WEEKI WACHEE — She’s crazy about LOL dolls, much like other 6-year-old girls. She loves riding her grandmother’s horses and likes school as much as any other first-grader.

But Maddison Rae Tarulli, 6, of Weeki Wachee, isn’t like typical little girls when it comes to staying healthy and free from illness. Maddy has cystic fibrosis, a chronic lung disease that affects as many as 30,000 Americans.

According to the Cystic Fibrosis Foundation, “Cystic fibrosis is a life-threatening, genetic disease that causes persistent lung infections and progressively limits the ability to breathe.”

A defective gene is the cause of thick mucus buildup in the lungs, pancreas and other organs. Buildup of that mucus in the lungs can clog airways and trap harmful bacteria, leading to serious lung infections, damage, and respiratory failure. Buildup in the pancreas prevents the release of digestive enzymes that break down nutrients.

Maddison’s fight began as a tiny newborn who’s routine screening uncovered the genetic disorder. Her family quickly learned how to keep her lungs free from a deadly buildup of mucus by administering breathing treatments. And she had to adapt to taking enzyme tablets before every single meal or snack since birth.

“It’s the only life she knows,” said Penny Johnson, Maddy’s paternal grandmother.

Johnson learned of her granddaughter’s fate after the screening results were positive for C.F. at just two weeks old. So began a grandmother’s committed fight to understand the rare genetic disorder that has no cure.

She found support from CFF and became little Maddison's voice and a strong advocate for the Foundation’s life-changing work. And she became a staunch supporter of the Cystic Fibrosis Foundation.

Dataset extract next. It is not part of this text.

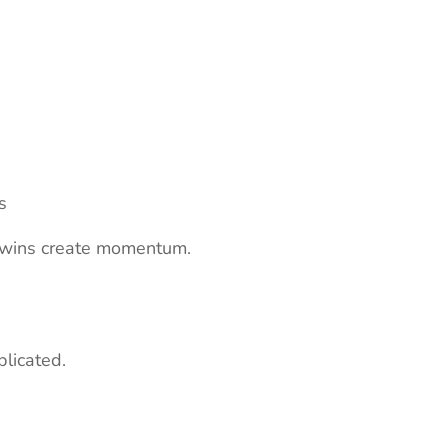
s
ll wins create momentum.
plicated.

Each year Johnson helps coordinate a local walk, along with other fundraising events to raise awareness and vital funding to help find a cure. The past two years the event was staged at Weeki Wachee State Park with an after party held at Buccaneer Bay water park.

But this year, in place of a walk, supporters head straight to Buccaneer Bay in lieu of the walk because Weeki Wachee partially closed for renovations.

The 2019 Cystic Fibrosis Beach Bash is scheduled for 5-9 p.m. June 29. For the price of admission — $15 for ages 18 and up, $5 for ages 11-17, and free for children under 11 — supporters will enjoy all the perks, free food and drink, live music and full access to the water park.

Weeki Wachee mermaids will be available for photos and interaction with guests. There will be costume contests for the best dressed mermaid and pirate, games for kids, a sand treasure hunt, and lots of prizes.

Weeki Wachee closes Buccaneer Bay, giving supporters complete access. The state park donates the facility, a huge gesture that allows the money collected to go directly to finding a cure. All food, drink and live entertainment are donated as well. Therefore 100 percent of the ticket prices will go directly to the Foundation.

Tickets for the Beach Bash can be purchased in advance by calling Penny Johnson at 352-442-9460 or at the Weeki Wachee ticket counter on the day of the event.

“We’ve been so blessed with Weeki Wachee,” Johnson said. “It’s amazing the support.”

She added, “We have to keep this going so my granddaughter can hopefully one day find a cure.”